Inherited Susceptibility to Cancer: Clinical, Predictive and Ethical PerspectivesBMJ 1999; 318 doi: https://doi.org/10.1136/bmj.318.7197.1563 (Published 05 June 1999) Cite this as: BMJ 1999;318:1563
Ed William D Foulkes, Shirley V Hodgson
Cambridge University Press, £60, pp 471
ISBN 0 521 56340 2
As its title suggests, this book comprehensively marries the clinical, predictive, and ethical issues that arise from identifying genes that indicate increased risk of cancer. It also effectively and in an accessible manner conveys the criteria for genetics testing and what is known of the biology underlying most known inherited cancers. The book is timely in its scope. As knowledge about inherited susceptibility to cancer increases and additional susceptibility genes are identified, there seems to be a greater need for multidisciplinary teams to care for the medical and psychological needs of families with hereditary cancer syndromes.
The growing access to genetic information has left society at large in a state of anxiety over its consequences. As Knoppers and Godard and Nelkin point out, if genetic susceptibility tests become freely available they may have repercussions in many spheres of our lives. On the one hand, public demands and expectations for treatment and cure of disease are increased, but, on the other, information about individuals' inherited susceptibility to cancer could severely limit their access to health care, life insurance, etc.
Although genetic tests are available for some inherited cancers, our increased understanding of genetic disease does not necessarily lead to benefits beyond the ability to predict. The next hurdle is translation of biological understanding of the disease to its treatment. As the chapter on “late-breaking developments” shows, we are far from effective treatment for these cancers. It is to be hoped that formation of counselling programmes for familial cancer will not only offer a suitable context for testing susceptibility but could also serve as a framework for technological advances to follow in every aspect of cancer care—surveillance, diagnosis, treatment, and follow up.

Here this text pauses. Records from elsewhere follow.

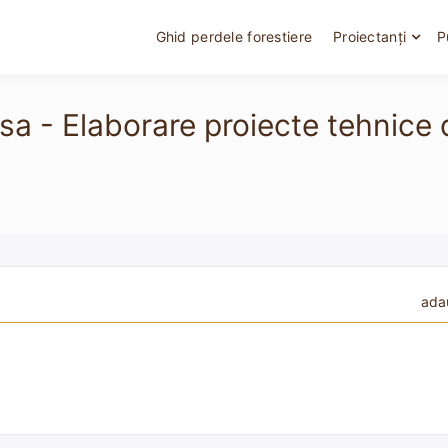
Ghid perdele forestiere
Proiectanți
P
asa - Elaborare proiecte tehnice
ada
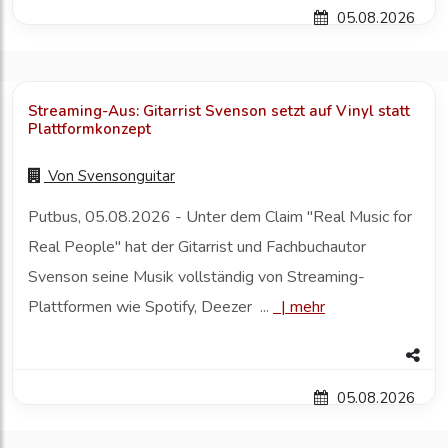
05.08.2026
Streaming-Aus: Gitarrist Svenson setzt auf Vinyl statt
Plattformkonzept
Von
Svensonguitar
Putbus, 05.08.2026 - Unter dem Claim "Real Music for
Real People" hat der Gitarrist und Fachbuchautor
Svenson seine Musik vollständig von Streaming-
Plattformen wie Spotify, Deezer ...
|
mehr
05.08.2026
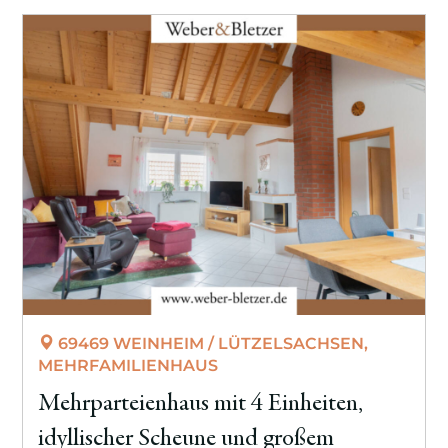
69469 WEINHEIM / LÜTZELSACHSEN,
MEHRFAMILIENHAUS
Mehrparteienhaus mit 4 Einheiten,
idyllischer Scheune und großem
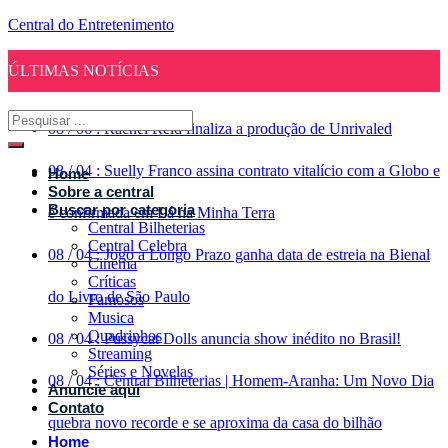
Central do Entretenimento
ÚLTIMAS NOTÍCIAS
08
/
06
:
Rachel Reid finaliza a produção de Unrivaled
08
/
04
:
Suelly Franco assina contrato vitalício com a Globo e
Home
Sobre a central
Buscar por categoria
é confirmada em Lá na Minha Terra
Central Bilheterias
Central Celebra
08
/
04
:
Jogo a Longo Prazo ganha data de estreia na Bienal
Cinema
Críticas
do Livro de São Paulo
Famosos
Musica
Quadrinhos
08
/
04
:
Pussycat Dolls anuncia show inédito no Brasil!
Streaming
Séries e Novelas
08
/
04
:
Central Bilheterias | Homem-Aranha: Um Novo Dia
Anuncie aqui
Contato
quebra novo recorde e se aproxima da casa do bilhão
Home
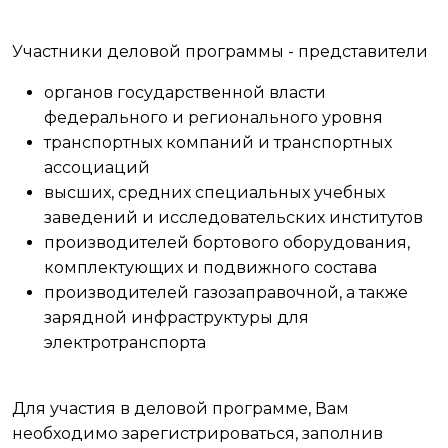
Участники деловой программы - представители
органов государственной власти
федерального и регионального уровня
транспортных компаний и транспортных
ассоциаций
высших, средних специальных учебных
заведений и исследовательских институтов
производителей бортового оборудования,
комплектующих и подвижного состава
производителей газозаправочной, а также
зарядной инфраструктуры для
электротранспорта
Для участия в деловой программе, Вам
необходимо зарегистрироваться, заполнив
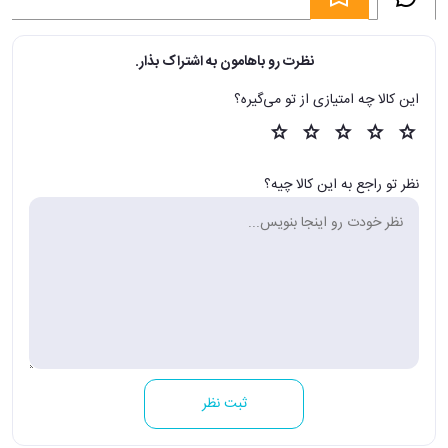
نظرت رو باهامون به اشتراک بذار.
این کالا چه امتیازی از تو می‌گیره؟
نظر تو راجع به این کالا چیه؟
ثبت نظر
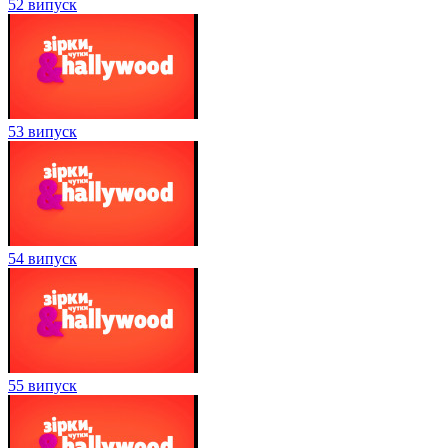
52 випуск
53 випуск
54 випуск
55 випуск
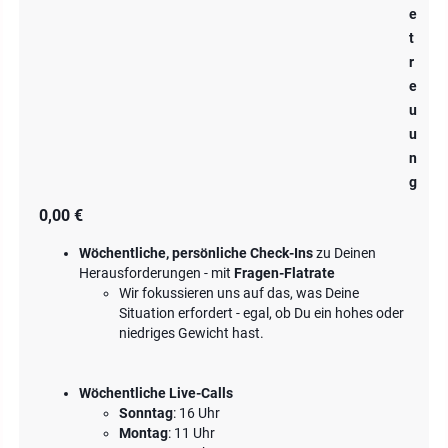
e
t
r
e
u
u
n
g
0,00 €
Wöchentliche, persönliche Check-Ins
zu Deinen
Herausforderungen - mit
Fragen-Flatrate
Wir fokussieren uns auf das, was Deine
Situation erfordert - egal, ob Du ein hohes oder
niedriges Gewicht hast.
Wöchentliche Live-Calls
Sonntag
: 16 Uhr
Montag
: 11 Uhr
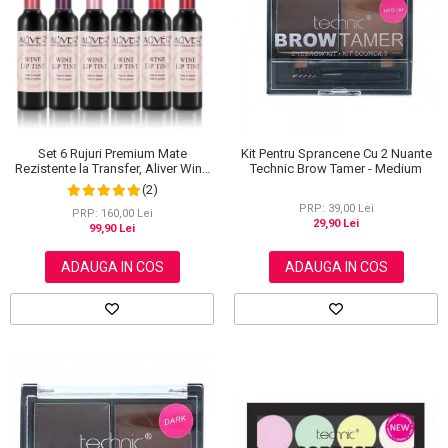
Scrub / Balsam de buze
Netestate pe Animale
Set 6 Rujuri Premium Mate
Kit Pentru Sprancene Cu 2 Nuante
Rezistente la Transfer, Aliver Wine
Technic Brow Tamer - Medium
Lip Tint Waterproof, 7 g X 6 buc
(2)
PRP: 39,00 Lei
PRP: 160,00 Lei
29,90 Lei
99,90 Lei
ADAUGA IN COS
ADAUGA IN COS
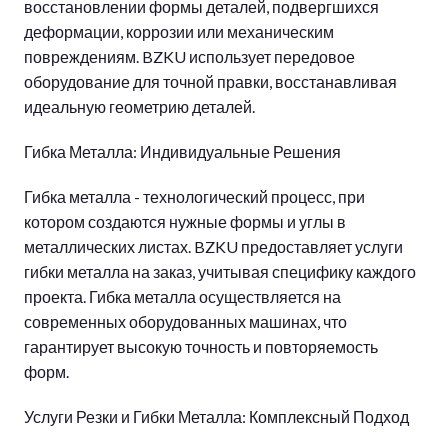
восстановлении формы деталей, подвергшихся
деформации, коррозии или механическим
повреждениям. BZKU использует передовое
оборудование для точной правки, восстанавливая
идеальную геометрию деталей.
Гибка Металла: Индивидуальные Решения
Гибка металла - технологический процесс, при
котором создаются нужные формы и углы в
металлических листах. BZKU предоставляет услуги
гибки металла на заказ, учитывая специфику каждого
проекта. Гибка металла осуществляется на
современных оборудованных машинах, что
гарантирует высокую точность и повторяемость
форм.
Услуги Резки и Гибки Металла: Комплексный Подход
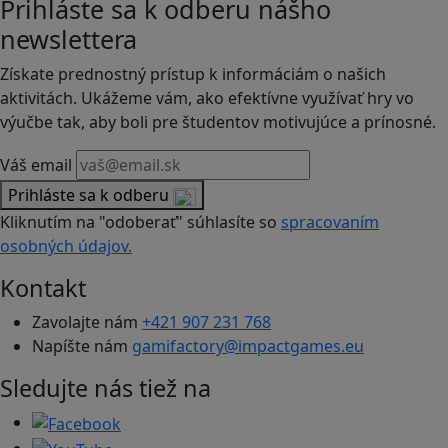
Prihláste sa k odberu nášho
newslettera
Získate prednostný prístup k informáciám o našich
aktivitách. Ukážeme vám, ako efektívne využívať hry vo
výučbe tak, aby boli pre študentov motivujúce a prínosné.
Váš email
Prihláste sa k odberu
Kliknutím na "odoberať" súhlasíte so
spracovaním
osobných údajov.
Kontakt
Zavolajte nám
+421 907 231 768
Napíšte nám
gamifactory@impactgames.eu
Sledujte nás tiež na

Although this book deals with highly penetrant inherited cancers, it is likely that most cases of cancer occur because an individual has been exposed to certain carcinogenic and environmental agents and that inherited factors have rendered them more susceptible to the effects of these agents. Genes conferring a small increased susceptibility to cancer will be much more difficult to identify, and counselling of people found to have such a susceptibility will be difficult. Nevertheless, the book makes a good attempt at marrying different disciplines in a good overview of genetic testing for inherited cancers.